12:00 AM PDT on Saturday, October 16, 2010

The Press-Enterprise

It’s been a long campaign for Ivan Chand and Paul Angulo as they vie to become Riverside County’s next auditor-controller.

The post was the only county office not decided in the June primary election and now heads to a Nov. 2 runoff.

Chand received the most votes in June but with 44.3 percent did not garner enough support to avoid the runoff. Angulo came in second with 28.1 percent.

The winner will succeed incumbent Auditor-Controller Robert Byrd, who announced in February that he would not seek a third four-year term.

The auditor-controller, elected countywide, oversees the disbursement of county money and performs independent audits of county departments and agencies.

The two candidates are pushing platforms of increased openness and transparency. Both support the county’s current efforts to revamp a 40-year-old property tax management system.

In an interview this week, Chand said he wants to also improve the office’s technology, boost training, establish an audit committee and work to hold government agencies accountable.

“We feel good about our chances,” he said. “We want to make the county’s auditor-controller’s operation the best fiscal operation in the county.”

Chand, the finance director for the county Flood Control and Water Conservation District, has received the endorsements of Byrd, all five county supervisors, Assessor-County Clerk-Recorder Larry Ward and Treasurer-Tax Collector Don Kent, among others.

He has raised nearly $83,500 since January, including $35,180 since July 1, campaign finance records show.

Angulo, a CPA, had worked as an accountant in the auditor-controller’s office for seven years until this summer. Previously, he worked in the private sector for 25 years.

He raised $40,000 through June 30. But as of Thursday, he had not yet filed updated campaign finance disclosure reports covering July 1 through Sept. 30, more than a week after the Oct. 5 deadline.
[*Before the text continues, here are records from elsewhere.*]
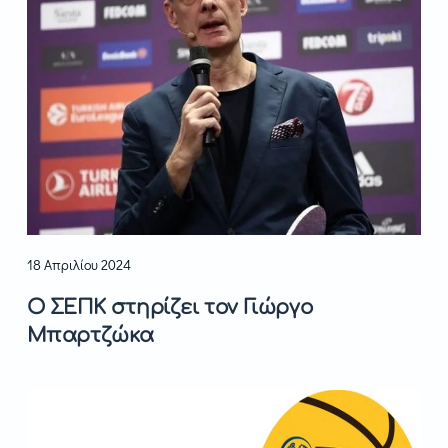
18 Απριλίου 2024
Ο ΣΕΠΚ στηρίζει τον Γιώργο
Μπαρτζώκα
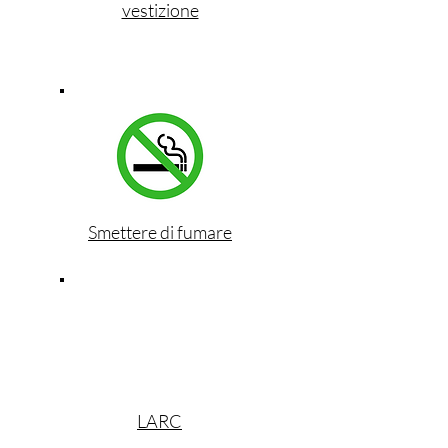
vestizione
Smettere di fumare
LARC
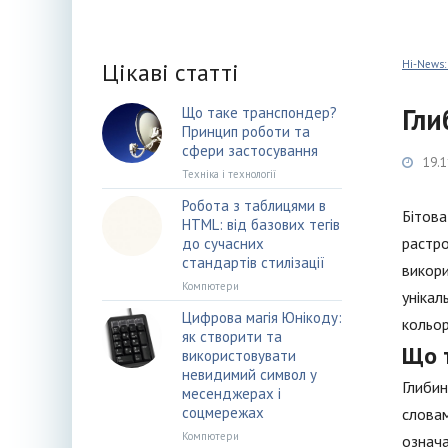
Цікаві статті
Hi-News:
Гли
Що таке транспондер?
Принцип роботи та
сфери застосування
19.1
Техніка і технології
Робота з таблицями в
Бітова
HTML: від базових тегів
растро
до сучасних
стандартів стилізації
викори
Компютери
унікал
Цифрова магія Юнікоду:
кольор
як створити та
Що 
використовувати
невидимий символ у
Глибин
месенджерах і
соцмережах
словам
Компютери
означа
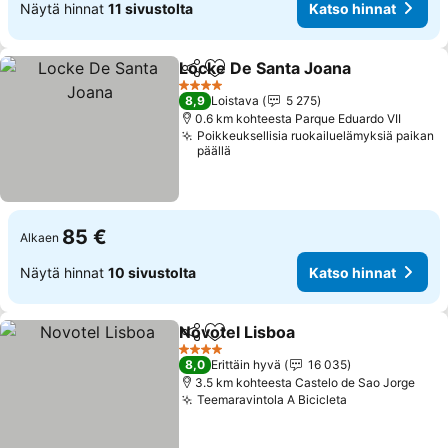
Näytä hinnat
11 sivustolta
Katso hinnat
Locke De Santa Joana
Jaa
Lisää suosikkeihin
4 Tähtiluokitus
8,9
Loistava
5 275
0.6 km kohteesta Parque Eduardo VII
Poikkeuksellisia ruokailuelämyksiä paikan
päällä
85 €
Alkaen
Näytä hinnat
10 sivustolta
Katso hinnat
Novotel Lisboa
Jaa
Lisää suosikkeihin
4 Tähtiluokitus
8,0
Erittäin hyvä
16 035
3.5 km kohteesta Castelo de Sao Jorge
Teemaravintola A Bicicleta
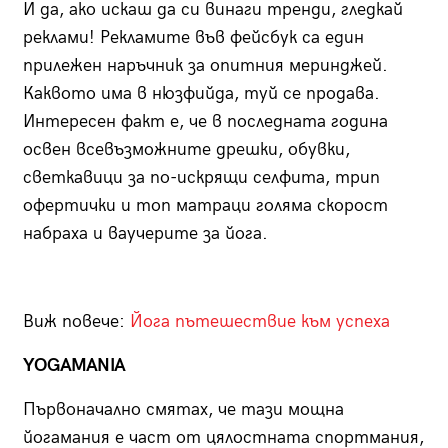
И да, ако искаш да си винаги тренди, гледкай
реклами! Рекламите във фейсбук са един
прилежен наръчник за опитния меринджей.
Каквото има в нюзфийда, туй се продава.
Интересен факт е, че в последната година
освен всевъзможните дрешки, обувки,
светкавици за по-искрящи селфита, трип
офертички и топ матраци голяма скорост
набраха и ваучерите за йога.
Виж повече:
Йога пътешествие към успеха
YOGAMANIA
Първоначално смятах, че тази мощна
йогамания е част от цялостната спортмания,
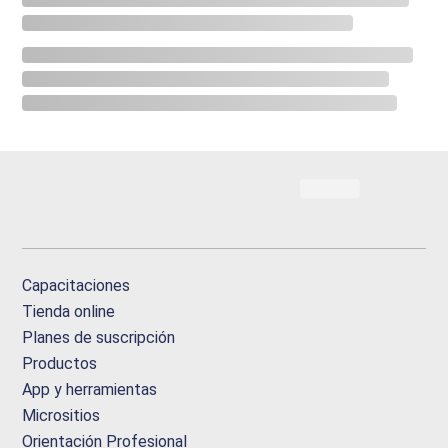
Capacitaciones
Tienda online
Planes de suscripción
Productos
App y herramientas
Micrositios
Orientación Profesional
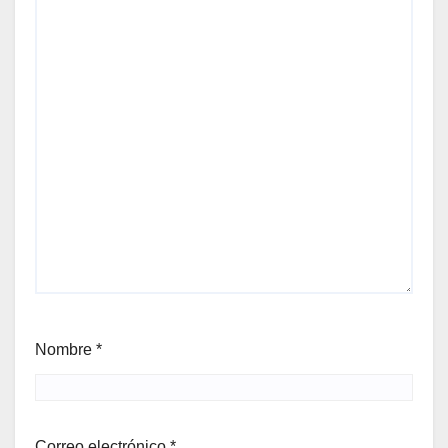
Nombre
*
Correo electrónico
*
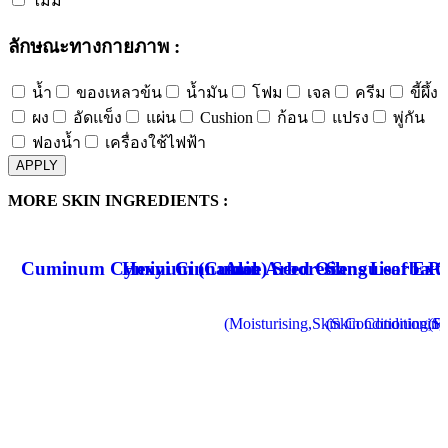
ไม่มี
ลักษณะทางกายภาพ :
น้ำ
ของเหลวข้น
น้ำมัน
โฟม
เจล
ครีม
ขี้ผึ้ง
ผง
อัดแข็ง
แผ่น
Cushion
ก้อน
แปรง
พู่กัน
ฟองน้ำ
เครื่องใช้ไฟฟ้า
APPLY
MORE SKIN INGREDIENTS :
Cuminum Cyminum (Cumin) Seed Oil
Hexyi Cinnamal
Aloe Arborescens Leaf Extr
Sanguisorba Of
Ph
(Moisturising,Skin Conditioning,So
(Skin Conditioning
(Fr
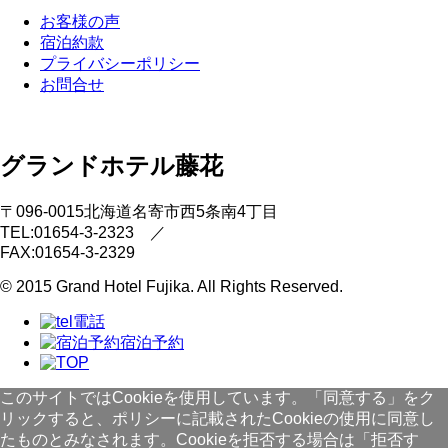
お客様の声
宿泊約款
プライバシーポリシー
お問合せ
グランドホテル藤花
〒096-0015
北海道名寄市西5条南4丁目
TEL:01654-3-2323
／
FAX:01654-3-2329
© 2015 Grand Hotel Fujika. All Rights Reserved.
電話
宿泊予約
このサイトではCookieを使用しています。「同意する」をク
リックすると、ポリシーに記載されたCookieの使用に同意し
たものとみなされます。Cookieを拒否する場合は「拒否す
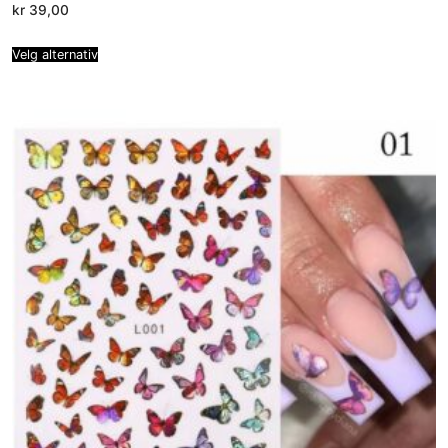
kr
39,00
Velg alternativ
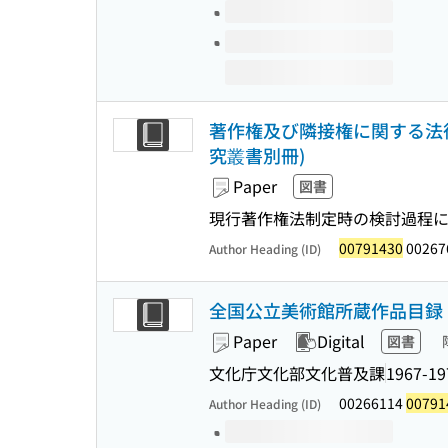
著作権及び隣接権に関する法律
究叢書別冊)
Paper
図書
現行著作権法制定時の検討過程
00791430
00267
Author Heading (ID)
全国公立美術館所蔵作品目録 1
Paper
Digital
図書
文化庁文化部文化普及課
1967-19
00266114
00791
Author Heading (ID)
Volumes of this title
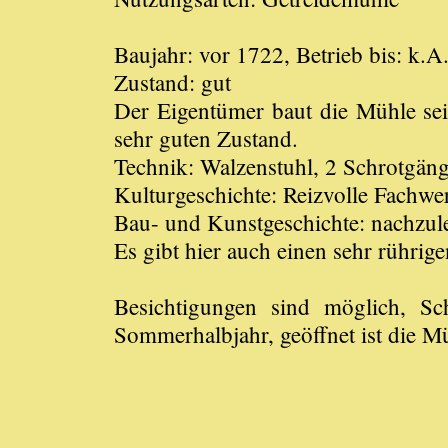
Baujahr: vor 1722, Betrieb bis: k.A
Zustand: gut
Der Eigentümer baut die Mühle seit
sehr guten Zustand.
Technik: Walzenstuhl, 2 Schrotgän
Kulturgeschichte: Reizvolle Fachwe
Bau- und Kunstgeschichte: nachzul
Es gibt hier auch einen sehr rührig
Besichtigungen sind möglich, S
Sommerhalbjahr, geöffnet ist die M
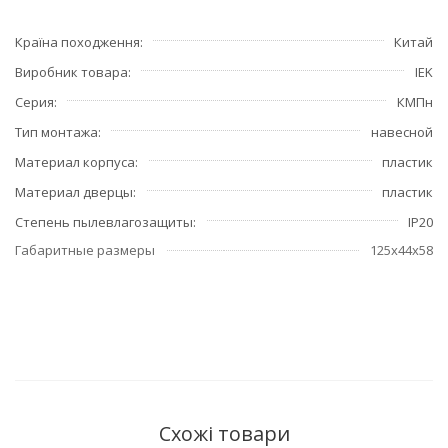
Країна походження
Китай
Виробник товара
IEK
Серия
КМПн
Тип монтажа
навесной
Материал корпуса
пластик
Материал дверцы
пластик
Степень пылевлагозащиты
IP20
Габаритные размеры
125х44х58
Схожі товари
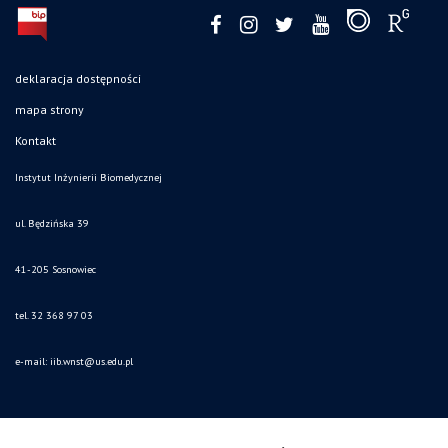
deklaracja dostępności
mapa strony
Kontakt
Instytut Inżynierii Biomedycznej
ul. Będzińska 39
41-205 Sosnowiec
tel. 32 368 97 03
e-mail:
iib.wnst@us.edu.pl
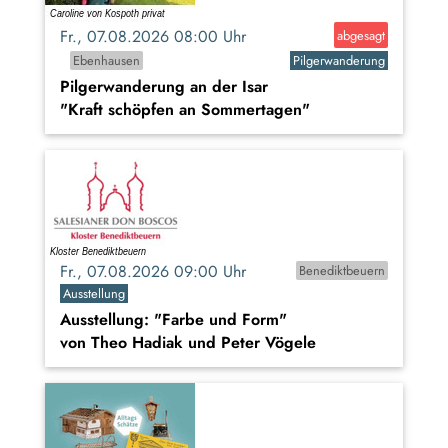
Fr., 07.08.2026 08:00 Uhr
abgesagt
Ebenhausen
Pilgerwanderung
Pilgerwanderung an der Isar
"Kraft schöpfen an Sommertagen"
Fr., 07.08.2026 09:00 Uhr
Benediktbeuern
Ausstellung
Ausstellung: "Farbe und Form"
von Theo Hadiak und Peter Vögele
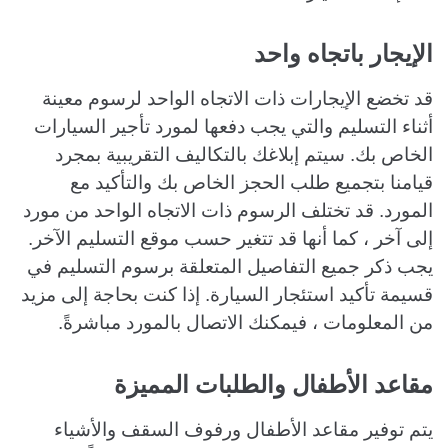
الإيجار باتجاه واحد
قد تخضع الإيجارات ذات الاتجاه الواحد لرسوم معينة
أثناء التسليم والتي يجب دفعها لمورد تأجير السيارات
الخاص بك. سيتم إبلاغك بالتكاليف التقريبية بمجرد
قيامنا بتجميع طلب الحجز الخاص بك والتأكيد مع
المورد. قد تختلف الرسوم ذات الاتجاه الواحد من مورد
إلى آخر ، كما أنها قد تتغير حسب موقع التسليم الآخر.
يجب ذكر جميع التفاصيل المتعلقة برسوم التسليم في
قسيمة تأكيد استئجار السيارة. إذا كنت بحاجة إلى مزيد
من المعلومات ، فيمكنك الاتصال بالمورد مباشرةً.
مقاعد الأطفال والطلبات المميزة
يتم توفير مقاعد الأطفال ورفوف السقف والأشياء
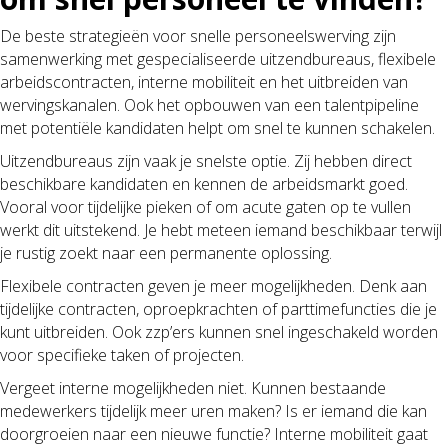
De beste strategieën voor snelle personeelswerving zijn
samenwerking met gespecialiseerde uitzendbureaus, flexibele
arbeidscontracten, interne mobiliteit en het uitbreiden van
wervingskanalen. Ook het opbouwen van een talentpipeline
met potentiële kandidaten helpt om snel te kunnen schakelen.
Uitzendbureaus zijn vaak je snelste optie. Zij hebben direct
beschikbare kandidaten en kennen de arbeidsmarkt goed.
Vooral voor tijdelijke pieken of om acute gaten op te vullen
werkt dit uitstekend. Je hebt meteen iemand beschikbaar terwijl
je rustig zoekt naar een permanente oplossing.
Flexibele contracten geven je meer mogelijkheden. Denk aan
tijdelijke contracten, oproepkrachten of parttimefuncties die je
kunt uitbreiden. Ook zzp’ers kunnen snel ingeschakeld worden
voor specifieke taken of projecten.
Vergeet interne mogelijkheden niet. Kunnen bestaande
medewerkers tijdelijk meer uren maken? Is er iemand die kan
doorgroeien naar een nieuwe functie? Interne mobiliteit gaat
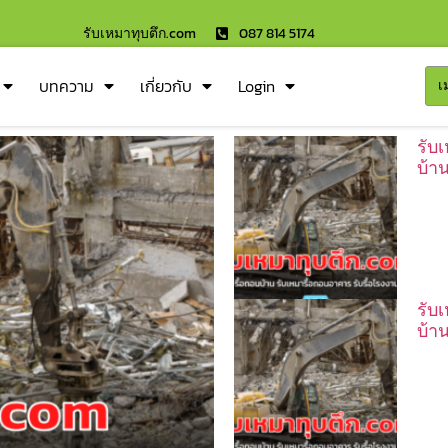
รับเหมาทุบตึก.com
087 814 5174
บทความ
เกี่ยวกับ
Login
เ
รับ
บ้า
รับ
บ้า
Angulo said he plans to create a transparency committee made up of citizens to help serve as a watchdog of county operations. In addition, Angulo said he will bring “basic business practices” to the office in an effort to avoid what he called “self-inflicted wounds.”

Angulo cited a 2005 case with the Teeter Plan, a mechanism that allows the county to advance property tax revenue to cities, schools and special districts before those taxes are collected.

An error allowed some revenue to amass in the fund for more than a decade rather than be dispersed to local agencies. All told, the county returned $92.5 million to cities and special districts in 2005.

Angulo said Chand was an assistant auditor-controller at the time and shares responsibility for the mistakes.

“My opponent has yet to take any responsibility for that,” Angulo said. “This is not good for the taxpayer. The next auditor-controller needs to take responsibility for his actions.”

Chand said when officials discovered the Teeter fund problem, it was corrected.

“None of it was used for any other purpose,” he said. “Every single penny was accounted for.”

Meanwhile, Angulo declined to discuss details of his departure from the auditor’s office on Sept. 7.